Appendix C is a calendar. A calendar from 1582 to 2222. It is three pages long and it is the most fucking thing.
Then we go to Appendix G: Rules for the Greatest Game. They are as follows:
1. No violence against Continuum spanners. You lose your claim if you do it. Fragging someone gets you kicked from the Game. "Levellers are pawns, and physical pain may be their lot, but they must not be fragged."
2. Societal turf can be claimed by one or more of the following, but requires at least one leveller of the Society present and a spanner witness: Crown (by government), Culture (by way of life) and Blood (by genetics).
3. You may play only once.
4. You may submit one claim per Spanner you've hired per round.
You win when you hit 200 points. Each round has six phases, and there's 117 rounds.
Phase 1: Roll 1d10. You gain that many points to spend.
Phase 2: You must first spend points equal to your Span to enter the Greatest Game. You may then spend points to hire other Spanners, who may operate for a certain number of rounds, and may move a certain time and distance per round, as shown on the following chart, though they may start anywhere within 500 years Up or Down of when you are in a round:
If somehow you aren't active by Round 7, you can enter the game on a roll of 1-3 but can't make decisions until the next Round. Any Span 4 not in the Game by Round 7 can't enter. Once you enter, you by anywhere on Earth within the bounds of the Societies.
Phase 3: You move your hires to new claims. They can, again, be placed anywhere within 500 years Up or Down of you, before you move this round. A claim is legitimate if at least one leveller of your Soceity is present in the area and there is a spanner witness. Abandoned or empty land cannot be claimed by spanners alone. Three types of claim exist: an original capture, which is a new claim of any place that is unsettled or uncontested. A negotiated concession, which is a claim agreed on by parties during the sixth phase, and a mediated capture, which is when the Councils must make a decision regarding a claim (usually chopping it down to a more reasonable size).
Phase 4: You turn in your report to the Councils.
Phase 5: The GM gives you the results of your claims and your points; if you had an original capture, your results are not announced to anyone else.
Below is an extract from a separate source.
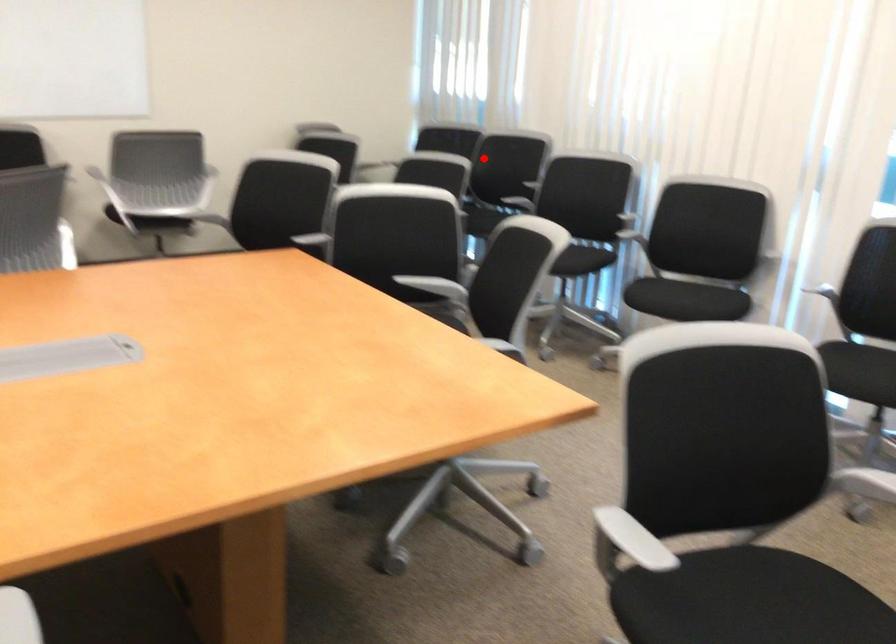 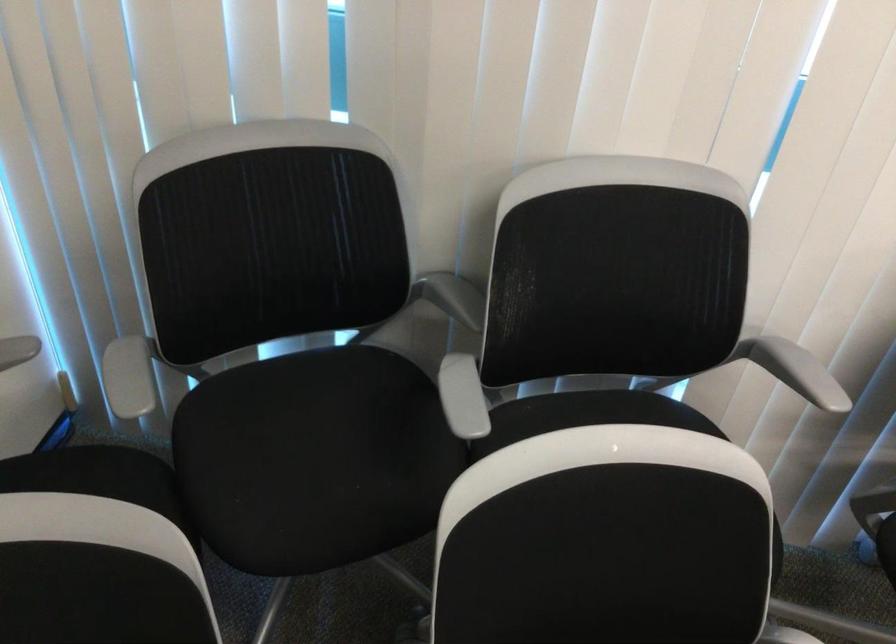 Question: I am providing you with two images of the same scene from different viewpoints. In image1, a red point is highlighted. Considering the same 3D point in image2, which of the following is correct?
You get 3 points per original capture, 2 per negotiated concession and 1 per mediated capture. You lose 1 point if you fail to have any claims. If you falsified a claim, you lose 5 points and are kicked from the game. You get +1 point per Span 1 hired this round, +2 per Span 2. +1 per Span 4 other than yourself that makes a claim for you, and -1 for each Exalted used to make a claim for you. You may gain between 0 and 3 points based on roleplaying during Phase 3.
Phase 6: You may bargain and make deals with other players of the Game for the next round, though you are not bound to any promise not submitted to the Councils.
Appendix R is the bibliography, which includes a few notable entries. They include Grant Morrison's The Invisibles , H.P. Lovecraft's short stories, Alvin Toffler's Future Shock , The Third Wave and Powershift , both Back to the Future movies, both Bill and Ted movies, and some other RPGs, including Mage: The Ascension. Which has a rather entertaining explanation.
Continuum posted:
A fine entry into the 'World of Darkness'. You can change reality at will, so you can try to time travel, but not much. If you change anything, this guy will show up and make you die. Other WoD players think mages are too powerful anyway.
And they cite N a rcissist, which never got released. And also John Keel's The Mothman Prophecies (as a nonfiction reference work). Appendix X is the Index, and Appendix Z is the character sheet and spanning card.
And I'm done , that's C o ntinuum.
Now I just have to decide which oWoD book to start with, since you can't lead in with Gypsies.